Almanya böyle zenginleşti
Türkiye’den Almanya’ya göçenler, onların çocukları ve yeni kuşaklar, bu ülkeye sadece ekonomik açıdan değil, sanat ve kültürden spora birçok alanda önemli katkılarda bulunuyor, önemli başarılar hediye ediyorlar. Sağcılar hariç Alman toplumunun önemli bir bölümü bu örnekleri ülkenin zenginliği olarak görüyor. Devletin ya da sivil toplumun en önemli ödülleri, madalyaları, katkıları nedeniyle onore edilmeleri için bu insanlara veriliyor.
Almanya, Türkiye’den göçün 60’ncı yılında elbette halen birçok insan için “acı vatan” olmaya devam ediyor. Ancak madalyonun bir de öbür tarafı var. Her şeyden önce buradaki birinci kuşak göçmenlerden birçoğunun büyük minnettarlıkla vurguladığı gibi, bu ülkeye göç Anadolu’nun yoksul insanına refah içinde bir yaşam sunabilmiş.

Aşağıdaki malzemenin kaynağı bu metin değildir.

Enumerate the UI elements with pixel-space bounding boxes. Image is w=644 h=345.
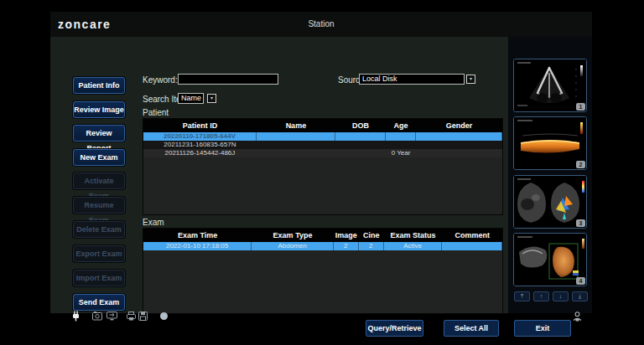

Örneğin 60’larda Almanya’ya tek başına giden, şimdi hepsi Almanya’da yaşayan 50-60 kişilik ailesindeki çocuklarının ve torunlarının eğitim ve mesleki süreçlerindeki başarılarını gururla anlatan bir büyükbabanın sözleri bu durumu özetliyor:
“Türkiye’de kalsaydım muhtemelen köyümde çobanlık yapmaya devam edecek, yoksulluk içinde yaşayacak ve şimdi hepsi üniversite bitirmiş olan çocuklarıma rahat bir yaşam sağlayamayacaktım. ”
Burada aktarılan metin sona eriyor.